The Earl of Limerick

said, that if the bill did not pass, there would be no security for the lives and property of the loyal inhabitants of Ireland.

Lord Redesdale

supported the bill, on the ground of immediate necessity. The cause of the evil of which all complained, was, that the law had never been properly administered in Ireland. The consequence was, that the character of the people of Ireland was affected by that mal-administration.

The Earl of Darnley

gave his consent to the bill under the same qualification as other noble lords. He expressed a general confidence in the noble marquis at the head of the government of Ireland. With regard to Ireland, no real good could be expected from palliatives. It was necessary to go to the root of the evil.

The Earl of Donoughmore

gave his reluctant assent to this measure, as one of imperative necessity. That Ireland had been long and cruelly mis-governed was a notorious fact; but the question here was, what could be done in the midst of a lawless and powerful confederacy against all order. Such a state of things must be put down, and he was compelled to admit, that there was no other way of meeting the existing evil than by resorting to such a measure as the present.

The Earl of Rosslyn

feared, that the present measure partook more the character of a permanent than a temporary regulation. He objected to the bill, as giving an excessive power to the magistrates, without providing any redress for the people in case of its abuse.

The Earl of Roden

supported the bill, as the measure, most likely to restore the tranquility of Ireland, and attributed the evils under which she laboured to the number of absentees.

Lord Holland

said, that if he could confide to any man such frightful and unconstitutional powers as were granted by this bill, he would confide them to the noble marquis at the head of the Irish government. The powers, however, that were granted by the insurrection act, he would never again grant to any individual. He had once in his life supported such a bill; but, without any affectation, he would say, that the vote which he had given in support of it, lay like a lump of lead upon his mind, and was the only act of his political life, of which, upon a retrospect he sincerely repented. One of his objections to the bill was, the enormous extent of its powers. Allowing that they were necessary, still he would ask, why was not the bill conferring them accompanied by some measure of a conciliatory nature? One noble lord had attributed much of the evil in Ireland to the want of respect paid to the laws by the population of that country. He would, however, ask, were the laws themselves respectable?

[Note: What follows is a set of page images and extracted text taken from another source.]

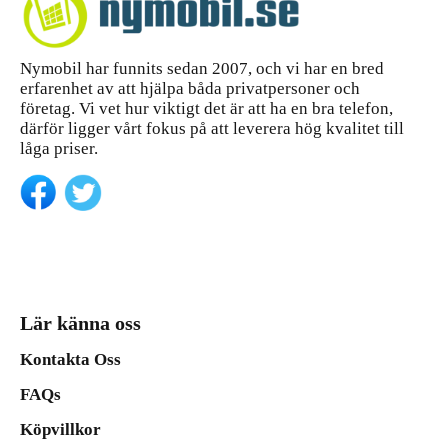
Nymobil har funnits sedan 2007, och vi har en bred
erfarenhet av att hjälpa båda privatpersoner och
företag. Vi vet hur viktigt det är att ha en bra telefon,
därför ligger vårt fokus på att leverera hög kvalitet till
låga priser.
Lär känna oss
Kontakta Oss
FAQs
Köpvillkor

So long as they were of a nature like, that upon their table, they would never excite respect in the breast either of the people or the magistracy. As an English gentleman, he would say, that if such a bill were passed in England, he would immediately throw up his commission as a magistrate; because he was convinced that no one could execute it without becoming a worse man, and a worse subject to a free government. The bill placed arbitrary power in the hands of those who were likely to abuse it, sometimes from fear, and at other times from a wish to take revenge. Indeed, he would rather confer such authority as it gave upon the military officers of the Crown, than upon those whom it employed in Ireland in a civil capacity. The bill was calculated to aggravate all the evils under which Ireland at present laboured. He therefore could not consent to the passing of such a measure.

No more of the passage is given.